Other hand-sewn details included that the lining is attached with thread chains to the hem to prevent it from sliding out when I sit down, and I attached a snap at the inside of the collar at the back to keep the edges together. 

And finally, some views of the completed dress.  It did not win a prize for me at the contest - there was very stiff competition!

Hopefully, someone caught a snap or two of me at the event...

Saturday, June 19, 2010

Not-necessarily-black-not-necessarily-a-dress Cocktail Outfit - Part One

I got all excited for our planned Cocktail Party at PR Weekend Montreal, because in real life I never go to dress-up cocktail parties - and then the Vogue patterns for summer were announced and I chose Vogue 1182, the Kay Unger dress with draped cross-over front and lovely wide collar.

The red version of this dress is obviously sewn in silk dupioni and I decided to baldly imitate Vogue.

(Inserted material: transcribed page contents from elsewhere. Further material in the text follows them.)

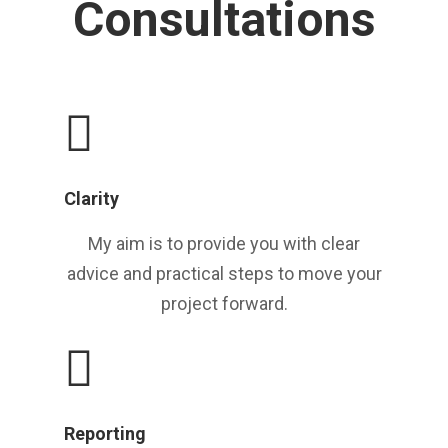
Consultations
Clarity
My aim is to provide you with clear
advice and practical steps to move your
project forward.
Reporting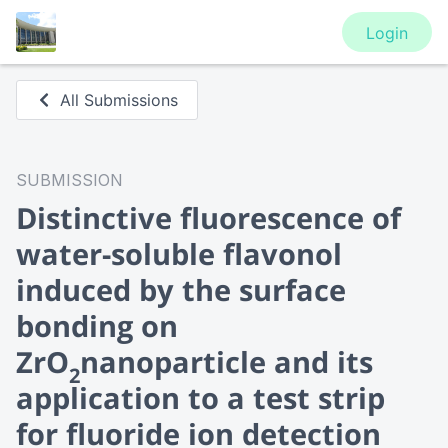
Login
All Submissions
SUBMISSION
Distinctive fluorescence of
water-soluble flavonol
induced by the surface
bonding on
ZrO
nanoparticle and its
2
application to a test strip
for fluoride ion detection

I chose one of those fantastic iridescent dupionis where the warp and weft are different colours - in my case fuchsia warp is combined with a brilliant orange weft.  This photo just does not do justice to the richness of the fabric in person but it'll have to do.

But first to muslin the pattern.

Normally, I'm all for cutting Big 4 patterns, but in this case two of the pattern pieces (the side front and side back) were not nested in the usual way.  This made switching between sizes (which I have to do with 2 sizes difference between bust/waist and hip) impossible, so I started by tracing these pieces.  Grrr.

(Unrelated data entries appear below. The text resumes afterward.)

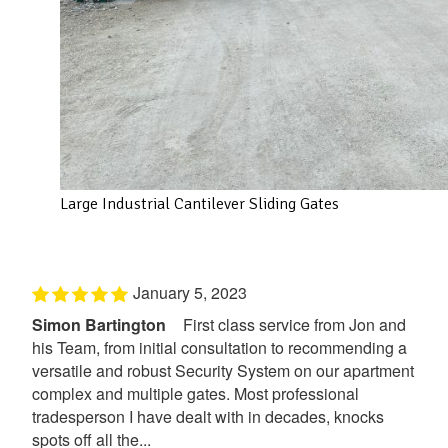
Large Industrial Cantilever Sliding Gates
January 5, 2023
Simon Bartington
First class service from Jon and
his Team, from initial consultation to recommending a
versatile and robust Security System on our apartment
complex and multiple gates. Most professional
tradesperson I have dealt with in decades, knocks
spots off all the...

Vogue says this pattern is "average" difficulty.  The reason is that it has 4 different centre front pieces - the full length right front (overlap) with pleats, the half-length left front (underlap) with a dart running from the princess seam to bust point, the half-length upper CF lining with a dart running from the neckline down to the bust point, and the half-length lower CF lining.  To test the pattern, I used the lower CF lining piece plus the upper left front.

I cut a 10 from the waist up, transitioning to a 14 at the hip.  I found that the neckline was gappy, as shown to the right.  That would have been very bad!  On the plus side, the lower front fit reasonably well. 

In the back, it was quite sloppy above the waist with fabric pooling in the small of my back.  At the sides, I needed to fine-tune the hip curve. 

I pinned out approximately 2cm horizontally at the neck edge and collar, transitioning to nothing near the side seams.  This required alterations to both upper and under collar pieces, all 3 upper CF pieces and the side front.  The mechanics of this were similar to what I had to do on the little top and jacket I recently made. 

To the right is a picture of the front with my pinned changes.

To the left you can see the changes pinned in the back. 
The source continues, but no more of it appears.